Una madre viene messa in diretta
relazione con i propri
figli, senza menzionarne il padre, solo quando ella è vedova.
Ne deduciamo quindi che la
madre di Giacomo e Giovanni, fino a quell’epoca non era vedova. Maria invece,
che per gran parte dei Vangeli viene
menzionata da sola, si suppone perciò che sia rimasta
presto vedova.
Inoltre di Gesù non viene
nemmeno detto “Gesù
è Ioses suo fratello…” oppure
“Gesù e Salome sua sorella…”
come accade per le coppie di fratelli presenti fra gli apostoli.
A proposito di deduzioni
bibliche di questo tipo, mi capita spesso, dialogando con fratelli evangelici,
via e-mail, di ricevere risposte del tipo “io credo solo a quello che vedo
scritto nella Bibbia, non vado oltre” questo ad esempio lo dicono per negare
l’assunzione di Maria, la sua perpetua verginità ed altri dogmi. Non pensiate
che i protestanti neghino solo i dogmi relativi a Maria, ve ne sono che negano
il dogma della SS.Trinità, ad esempio, come i pentecostali modalisti, e tutti negano la presenza reale di Gesù
nell’Eucaristia.
Sempre a titolo d’esempio
facevo notare ad un fratello
evangelico che in Mt 27,53
apprendiamo che dopo la
resurrezione di Cristo molti corpi di santi, uscirono dalle tombe e apparvero a
molti, dopo che fecero? La Bibbia non lo dice, ma è lecito pensare che sono
rimasti a vagare nel mondo fino ai nostri giorni, oppure che siano stati
assunti in cielo, ad anticipazione di quello che avverrà ai credenti? Il
fratello evangelico, insisteva nel dirmi che lui non lo sa, e nemmeno vuole
dedurre ciò che la Bibbia non dice. Quindi?
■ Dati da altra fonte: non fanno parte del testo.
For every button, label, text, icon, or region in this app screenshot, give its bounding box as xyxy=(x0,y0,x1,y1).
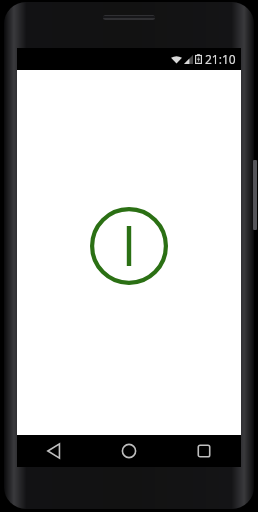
button[interactable]: Recent apps xyxy=(166,435,241,467)
button[interactable]: Home xyxy=(91,435,166,467)
button[interactable]: Power toggle xyxy=(86,203,172,289)
button[interactable]: Back xyxy=(17,435,91,467)
staticText: 21:10 xyxy=(205,51,236,67)
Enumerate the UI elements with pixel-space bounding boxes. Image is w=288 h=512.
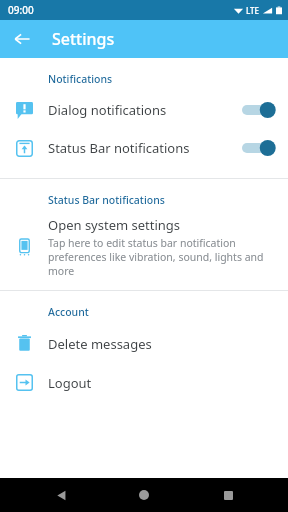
button[interactable]: Back xyxy=(38,478,84,512)
staticText: Logout xyxy=(48,374,288,392)
button[interactable]: Status Bar notifications xyxy=(0,129,288,167)
staticText: Notifications xyxy=(48,72,113,86)
staticText: Open system settings xyxy=(48,216,181,234)
button[interactable]: Recent apps xyxy=(205,478,251,512)
staticText: Tap here to edit status bar notification… xyxy=(48,236,280,278)
staticText: Dialog notifications xyxy=(48,101,242,119)
button[interactable]: Home xyxy=(121,478,167,512)
staticText: Account xyxy=(48,305,89,319)
staticText: Status Bar notifications xyxy=(48,193,165,207)
button[interactable]: Delete messages xyxy=(0,324,288,363)
staticText: Status Bar notifications xyxy=(48,139,242,157)
staticText: 09:00 xyxy=(8,3,34,17)
button[interactable]: Open system settings xyxy=(0,212,288,282)
button[interactable]: Logout xyxy=(0,363,288,402)
staticText: Settings xyxy=(52,28,115,50)
staticText: Delete messages xyxy=(48,335,288,353)
staticText: LTE xyxy=(246,5,260,16)
button[interactable]: Dialog notifications xyxy=(0,91,288,129)
button[interactable]: Back xyxy=(6,23,38,55)
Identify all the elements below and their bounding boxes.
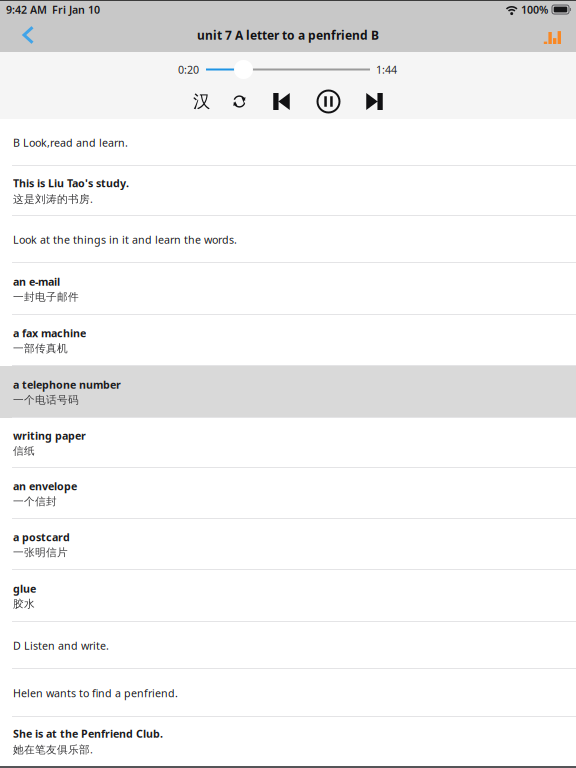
staticText: unit 7 A letter to a penfriend B [197, 27, 379, 43]
staticText: Look at the things in it and learn the w… [13, 232, 237, 247]
staticText: an e-mail [13, 275, 60, 289]
button[interactable]: Repeat [226, 88, 252, 116]
button[interactable]: Back [0, 18, 48, 52]
button[interactable]: She is at the Penfriend Club. [0, 717, 576, 766]
button[interactable]: a fax machine [0, 315, 576, 366]
staticText: writing paper [13, 429, 86, 443]
staticText: 一张明信片 [13, 546, 68, 559]
staticText: She is at the Penfriend Club. [13, 727, 163, 741]
staticText: a telephone number [13, 378, 121, 392]
staticText: 一封电子邮件 [13, 290, 79, 303]
button[interactable]: glue [0, 570, 576, 622]
staticText: glue [13, 582, 36, 596]
staticText: 9:42 AM [6, 2, 47, 17]
button[interactable]: Helen wants to find a penfriend. [0, 669, 576, 717]
staticText: 1:44 [376, 62, 397, 77]
button[interactable]: Previous [268, 88, 294, 116]
button[interactable]: B Look,read and learn. [0, 119, 576, 166]
staticText: a fax machine [13, 326, 86, 340]
button[interactable]: Next [362, 88, 388, 116]
button[interactable]: a postcard [0, 519, 576, 570]
staticText: 胶水 [13, 597, 35, 610]
button[interactable]: a telephone number [0, 366, 576, 418]
staticText: 一个信封 [13, 495, 57, 508]
staticText: This is Liu Tao's study. [13, 176, 129, 190]
button[interactable]: D Listen and write. [0, 622, 576, 669]
staticText: B Look,read and learn. [13, 135, 128, 150]
staticText: 信纸 [13, 444, 35, 457]
staticText: D Listen and write. [13, 638, 109, 653]
staticText: Helen wants to find a penfriend. [13, 686, 178, 700]
staticText: 汉 [193, 91, 210, 112]
staticText: 这是刘涛的书房. [13, 192, 93, 206]
button[interactable]: Look at the things in it and learn the w… [0, 216, 576, 263]
staticText: 一部传真机 [13, 342, 68, 355]
button[interactable]: an envelope [0, 468, 576, 519]
button[interactable]: Pause [316, 88, 342, 116]
button[interactable]: Chinese [188, 88, 214, 116]
staticText: an envelope [13, 479, 77, 493]
button[interactable]: Audio levels [530, 18, 576, 52]
button[interactable]: an e-mail [0, 263, 576, 315]
staticText: 一个电话号码 [13, 393, 79, 406]
button[interactable]: This is Liu Tao's study. [0, 166, 576, 216]
button[interactable]: writing paper [0, 418, 576, 468]
staticText: 她在笔友俱乐部. [13, 742, 93, 756]
staticText: a postcard [13, 530, 70, 544]
staticText: Fri Jan 10 [52, 2, 100, 17]
staticText: 100% [521, 2, 548, 17]
staticText: 0:20 [178, 62, 199, 77]
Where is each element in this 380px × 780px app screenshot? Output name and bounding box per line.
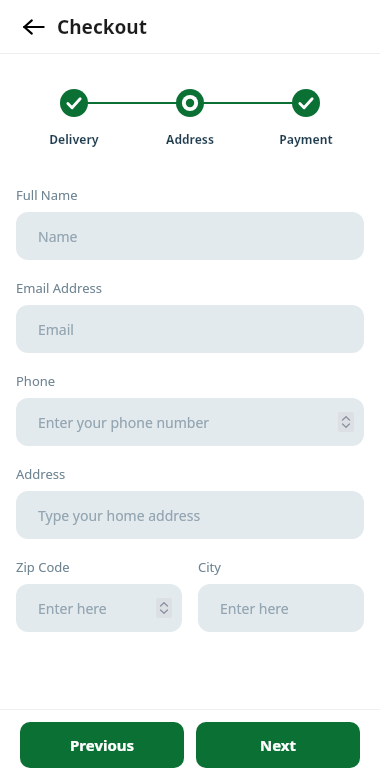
button[interactable]: Address <box>132 88 248 147</box>
button[interactable]: Type your home address <box>16 491 364 539</box>
button[interactable]: Back <box>14 7 54 47</box>
staticText: Email <box>38 320 354 339</box>
button[interactable]: Enter here <box>16 584 182 632</box>
staticText: Checkout <box>57 14 147 40</box>
staticText: Enter here <box>220 599 354 618</box>
button[interactable]: Previous <box>20 722 184 768</box>
staticText: Payment <box>248 131 364 147</box>
staticText: Enter here <box>38 599 156 618</box>
staticText: Next <box>260 735 297 755</box>
staticText: Name <box>38 227 354 246</box>
button[interactable]: Delivery <box>16 88 132 147</box>
staticText: Zip Code <box>16 558 70 576</box>
staticText: Address <box>132 131 248 147</box>
staticText: Address <box>16 465 66 483</box>
button[interactable]: Email <box>16 305 364 353</box>
staticText: Type your home address <box>38 506 354 525</box>
staticText: Full Name <box>16 186 78 204</box>
button[interactable]: Increase or decrease value <box>156 598 172 618</box>
button[interactable]: Enter here <box>198 584 364 632</box>
button[interactable]: Increase or decrease value <box>338 412 354 432</box>
button[interactable]: Payment <box>248 88 364 147</box>
staticText: Delivery <box>16 131 132 147</box>
staticText: Phone <box>16 372 56 390</box>
staticText: Email Address <box>16 279 102 297</box>
staticText: Previous <box>70 735 135 755</box>
staticText: City <box>198 558 221 576</box>
button[interactable]: Next <box>196 722 360 768</box>
staticText: Enter your phone number <box>38 413 338 432</box>
button[interactable]: Name <box>16 212 364 260</box>
button[interactable]: Enter your phone number <box>16 398 364 446</box>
Il discorso di Matteo rimane tronco, il seguito non
si deve immaginare, anche se biblicamente e teologicamente logico
corretto. Come fanno costoro
a immaginare la Trinità, visto che la Bibbia
non la menziona? Bisogna pure prendere atto che le Scritture non parlano
del battesimo in acqua di Maria e degli apostoli, a parte Paolo,
dobbiamo dunque credere che non si sono battezzati? La Bibbia non dice nemmeno se gli angeli sono stati creati prima o dopo
l’uomo, non dice come e quando avvenne la ribellione di Lucifero e dei suoi seguaci con la conseguente
cacciata dal Paradiso. Non dice se fu creato prima san Michele arcangelo o
Lucifero.
Gli inferi esistevano al tempo di Adamo ed Eva, o nacquero successivamente? Troviamo spiegazioni in merito a questo nelle Scritture?
E ancora la Bibbia
non parla della morte di s.Giuseppe, dobbiamo credere
che non sia morto?
Vi sono
innumerevoli passi che non chiariscono in maniera palese certi fatti.
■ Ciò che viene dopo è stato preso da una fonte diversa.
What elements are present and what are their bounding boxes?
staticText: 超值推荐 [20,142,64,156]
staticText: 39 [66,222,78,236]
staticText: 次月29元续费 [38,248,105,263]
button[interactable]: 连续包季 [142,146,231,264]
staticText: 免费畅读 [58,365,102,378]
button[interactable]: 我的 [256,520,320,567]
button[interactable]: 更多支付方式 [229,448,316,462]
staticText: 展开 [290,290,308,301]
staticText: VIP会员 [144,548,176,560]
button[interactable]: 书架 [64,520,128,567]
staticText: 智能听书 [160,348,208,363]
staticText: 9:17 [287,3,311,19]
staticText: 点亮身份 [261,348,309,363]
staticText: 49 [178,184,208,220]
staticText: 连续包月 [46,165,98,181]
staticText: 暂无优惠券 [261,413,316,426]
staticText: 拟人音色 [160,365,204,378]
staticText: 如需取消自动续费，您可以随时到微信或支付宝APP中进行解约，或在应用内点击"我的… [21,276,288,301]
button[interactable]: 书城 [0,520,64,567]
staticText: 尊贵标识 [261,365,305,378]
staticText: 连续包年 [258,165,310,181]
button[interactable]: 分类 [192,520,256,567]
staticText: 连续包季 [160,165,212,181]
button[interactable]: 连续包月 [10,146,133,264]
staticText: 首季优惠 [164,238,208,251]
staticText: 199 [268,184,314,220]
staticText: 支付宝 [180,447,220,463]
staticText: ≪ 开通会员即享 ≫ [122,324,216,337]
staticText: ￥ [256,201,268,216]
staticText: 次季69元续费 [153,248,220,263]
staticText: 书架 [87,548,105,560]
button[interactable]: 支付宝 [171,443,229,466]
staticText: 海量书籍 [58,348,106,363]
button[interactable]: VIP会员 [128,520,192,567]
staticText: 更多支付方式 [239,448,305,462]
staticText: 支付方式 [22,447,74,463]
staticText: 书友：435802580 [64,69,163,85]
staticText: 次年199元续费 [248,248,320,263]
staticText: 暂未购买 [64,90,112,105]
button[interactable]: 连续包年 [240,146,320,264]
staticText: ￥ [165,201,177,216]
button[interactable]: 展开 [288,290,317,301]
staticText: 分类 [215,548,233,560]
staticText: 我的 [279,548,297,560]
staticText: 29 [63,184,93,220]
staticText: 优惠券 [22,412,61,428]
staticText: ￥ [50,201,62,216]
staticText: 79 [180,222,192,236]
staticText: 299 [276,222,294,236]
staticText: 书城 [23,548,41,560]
Fermarsi solo a ciò che è chiaro ci porta fuori strada,
i misteri divini sono sempre immersi in un
chiaro scuro in modo che solo attraverso la fede si possa vedere la giusta via.
E’ evidentissimo che questo
modo di studiare la Bibbia non è corretto, eppure molti fratelli evangelici mi rispondono in questo modo.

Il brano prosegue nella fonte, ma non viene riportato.